Фаддей смотрел кисло.
— Мне не себя жалко, — сказал он, и щёчки его висели горестно. — Мне жаль России. Она подражает теперь худшим образцам, которые и здесь уже смешны.
— Оставь, Фаддей, — устало возразил Грибоедов. — Мы же говорим как взрослые люди. Какой России тебе жаль? Россия тебя съест и не подавится, потом вернётся в прежний вид и не покается. Что тебе Россия? Мы все скоро умрём, а ты ещё можешь издать мемуары. Я познакомлю тебя с достойным издателем, напишу статью, у меня здесь некоторые связи. Обещаю тебе славу не меньшую, чем с «Выжигиным», а если ты напишешь себя более милым, чем твой Выжигин, слава будет громче российской.

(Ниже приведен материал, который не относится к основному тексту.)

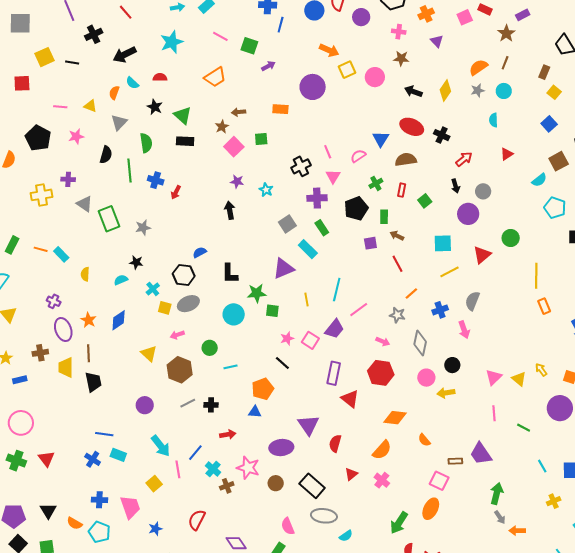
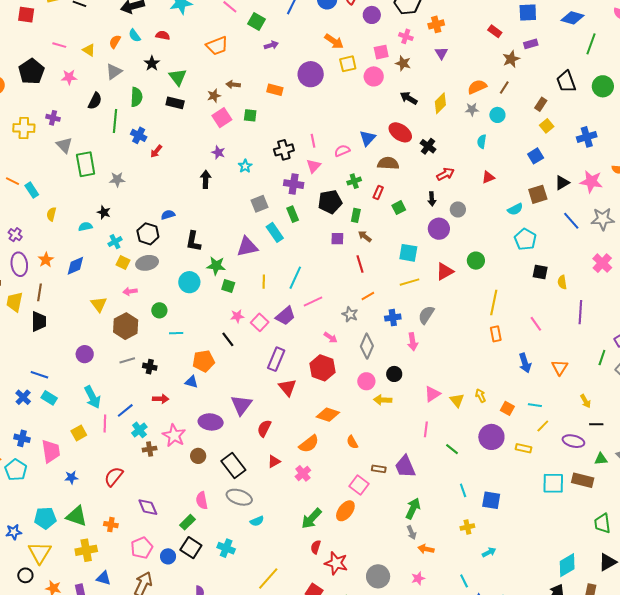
pink square: (465, 17) -> (381, 52), moved

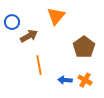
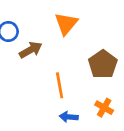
orange line: (39, 65) -> (60, 85), moved
blue arrow: (65, 80) -> (69, 117), moved

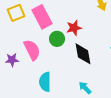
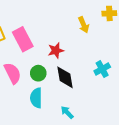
green circle: (57, 39) -> (38, 73), moved
cyan semicircle: (45, 82) -> (36, 98), moved

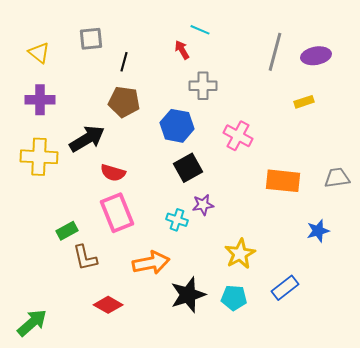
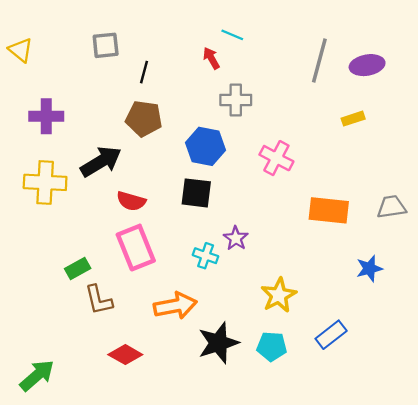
yellow triangle: (39, 53) -> (21, 50), moved
black square: (188, 168) -> (196, 193), moved, turned 36
purple star: (203, 205) -> (236, 238), turned -30

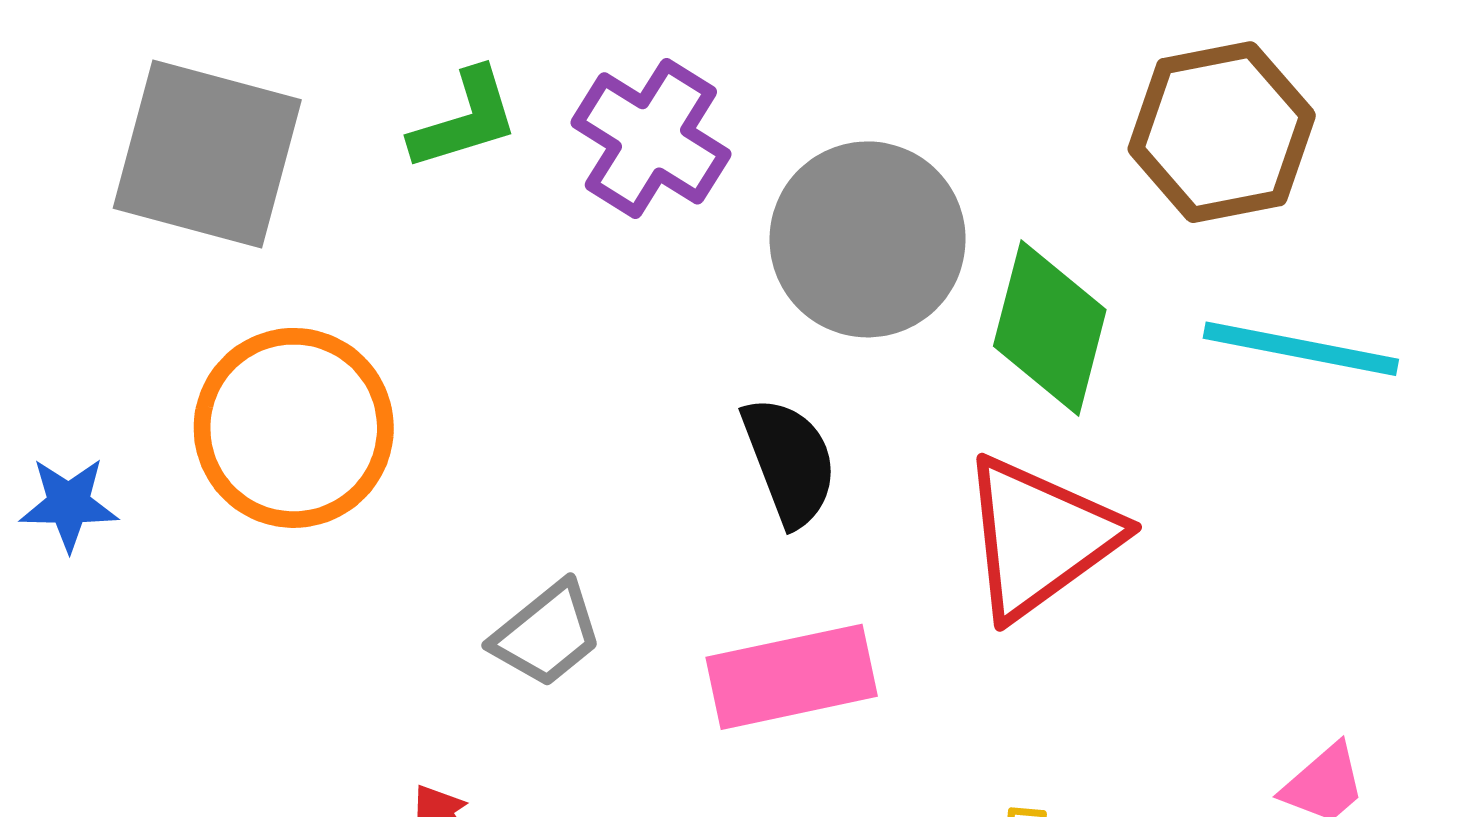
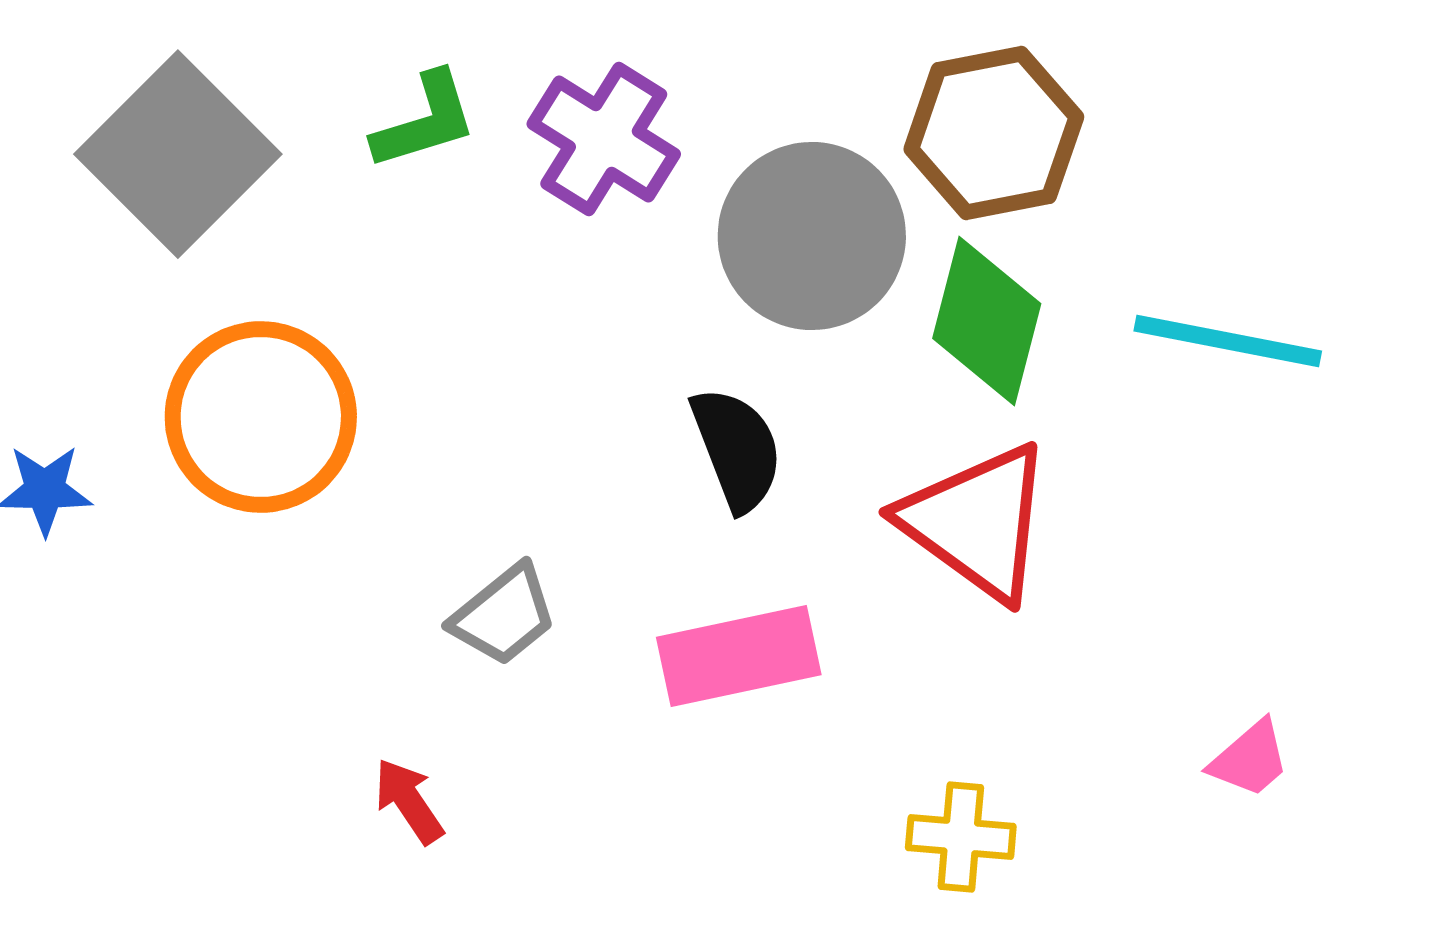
brown hexagon: (1222, 132) -> (994, 133), moved
gray square: (207, 154) -> (178, 154), turned 30
red triangle: (1039, 537) -> (977, 522), turned -48

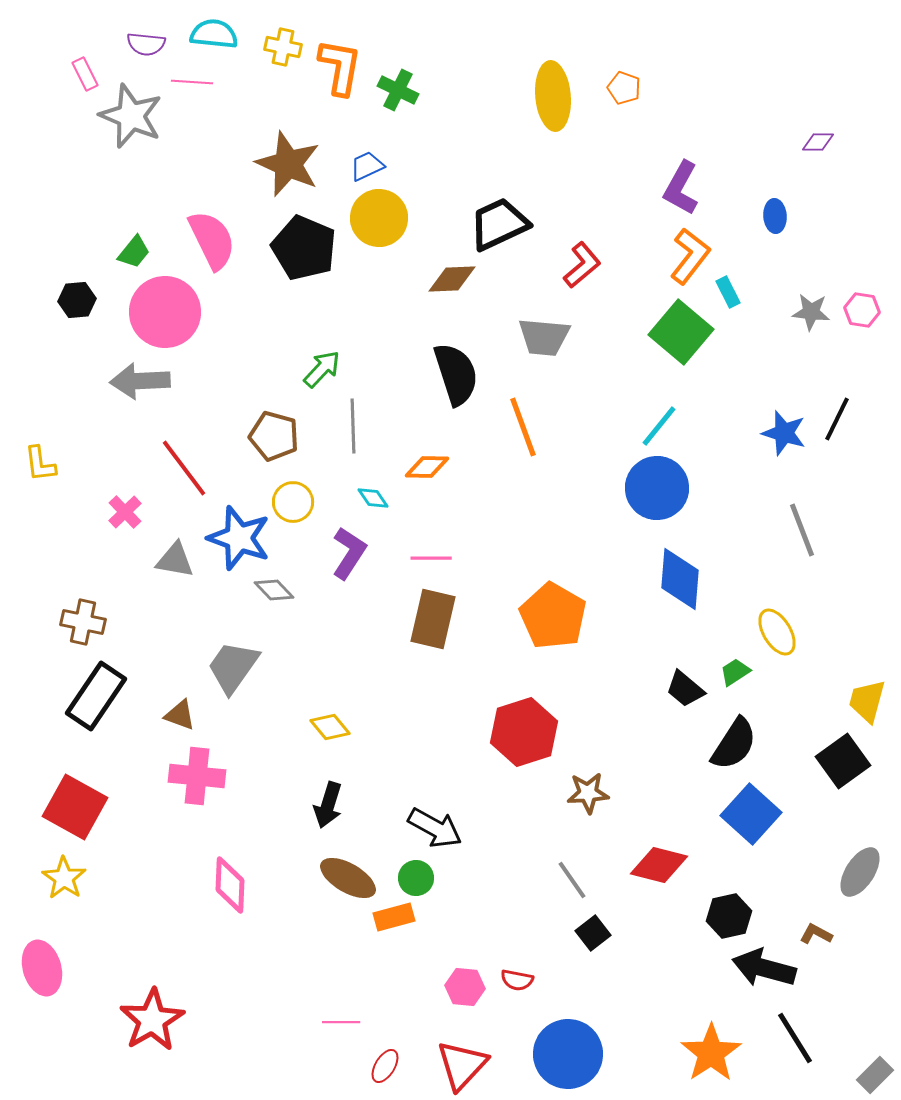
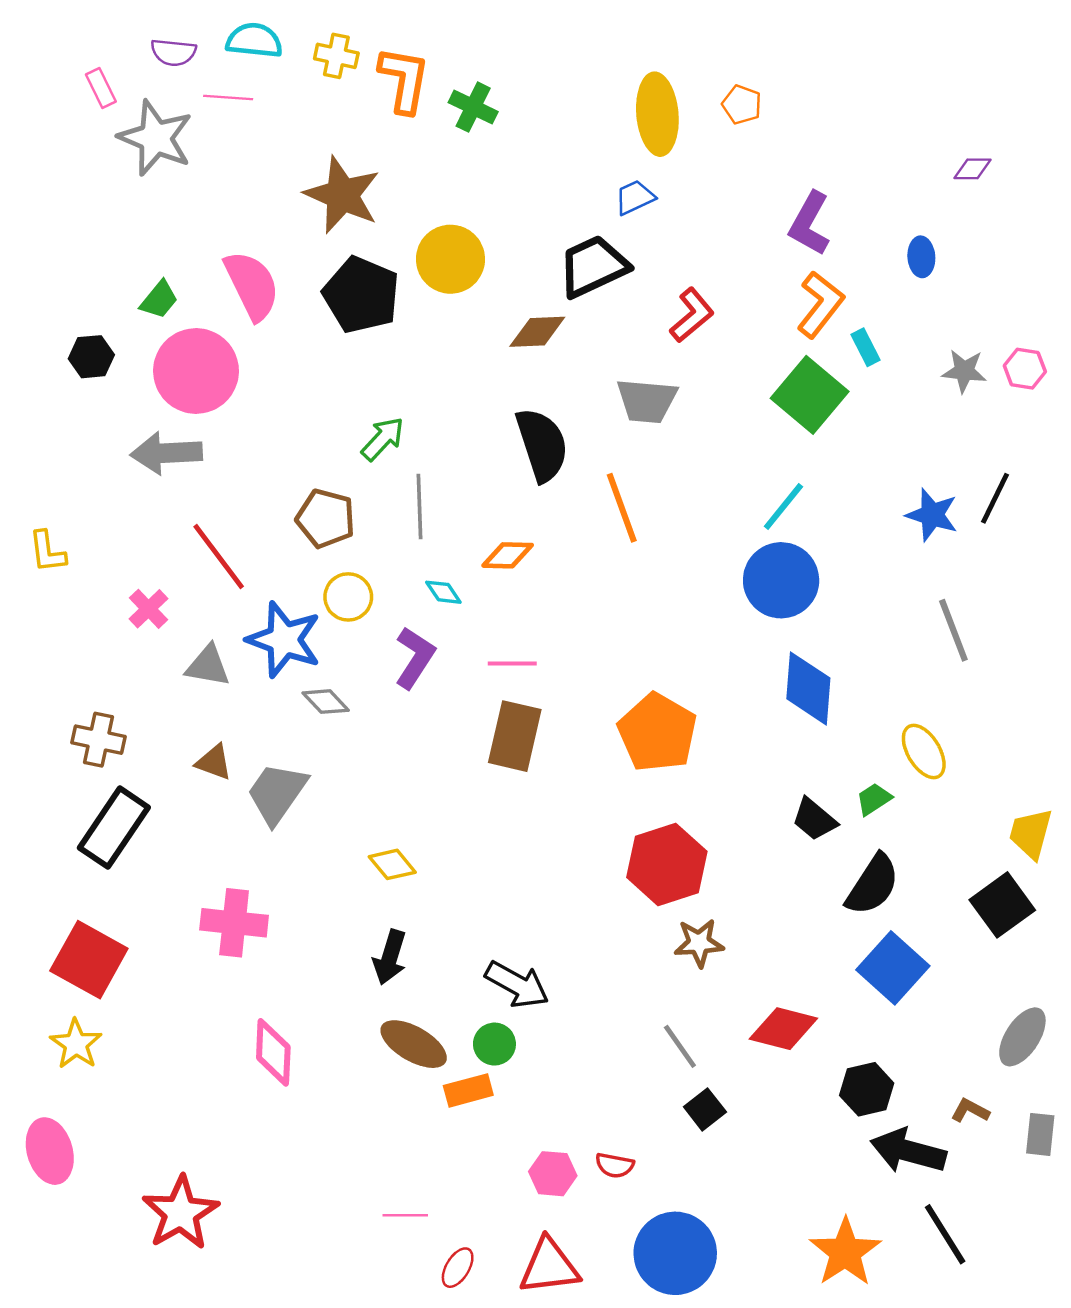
blue trapezoid: (367, 166) -> (635, 197), moved
brown triangle: (180, 715) -> (214, 762), moved
red hexagon: (524, 732) -> (667, 864), moved
red triangle: (462, 1065) -> (549, 1266), turned 40
gray rectangle: (875, 1075) -> (1040, 1134), moved, turned -39

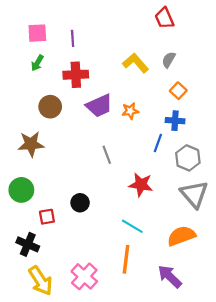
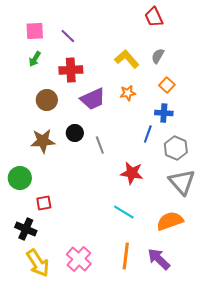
purple line: (73, 38) -> (68, 36), turned -42
orange star: (130, 111) -> (128, 93), moved
brown star: (31, 144) -> (43, 141), moved
black circle: (80, 203) -> (75, 133), moved
orange line: (126, 259) -> (126, 256), moved

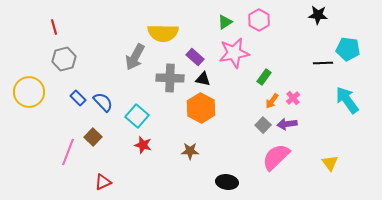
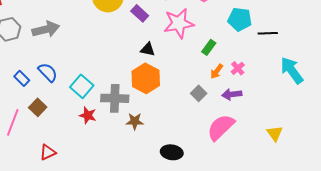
cyan pentagon: (348, 49) -> (240, 19), moved
gray arrow: (135, 57) -> (46, 29), moved, turned -132
purple rectangle: (195, 57) -> (140, 13), moved
gray cross: (170, 78) -> (115, 98), moved
blue rectangle: (78, 98) -> (22, 78), moved
gray square: (263, 125) -> (199, 93), moved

— Я никогда не разделял твоего, знаешь, цинизма, — заметил Фаддей сипло. — Россия величественное, самое величественное государство. Она огромна. Мне стыдно, что к лучшим сынам она сегодня так презрительна. Вернулись государственные преступники, а их встречают как героев. Мы знаем с тобой, что это были за люди. После тридцати лет Сибири они позволяют себе ходить с гордостью. Я знаю, как все они каялись. Ты, может быть, не всё слышал, тебя в это время не было в Петербурге, — всё-таки наивность его, проистекавшая от самомнения, была поразительна. — А меня допускали, потому что я не желал верить про некоторых. Я не желал признать, допустить… всю глубину падения… И чтобы я в «Пчёлке» держался линии, чтобы искоренить малейшие сомнения, они меня приглашали. Ты, может быть, не знаешь. Там есть тайные комнаты. Я был при допросах. Ты не можешь себе вообразить, до какой степени они были ничтожны. Они выдавали всех. Они доносили друг на друга. Они рассказывали то, чего и не было, и всё для того, чтобы выгородить себя. Это было ужасное зрелище, а теперь они ходят героями. Они страшно поглупели в Сибири и оттого все очень здоровы. Ты лучше меня должен знать по своим персам: кто глуп, тот всегда отличного здоровья. Как говорится в Польше, głupi chłop ma lepsze ziemniaki. Чем селянин глупей, тем картофель слаще. И они все приехали здоровые, а мы руины. В то время, когда они там, не принуждаемы ни к чему, ничего осмысленного не делая, на свежем воздухе прохлаждались на охоте, мы тут, не жалея себя, спасали честь русской литературы, и заметь, всё это во враждебном окружении, когда нас какая только сволочь под руку не толкала.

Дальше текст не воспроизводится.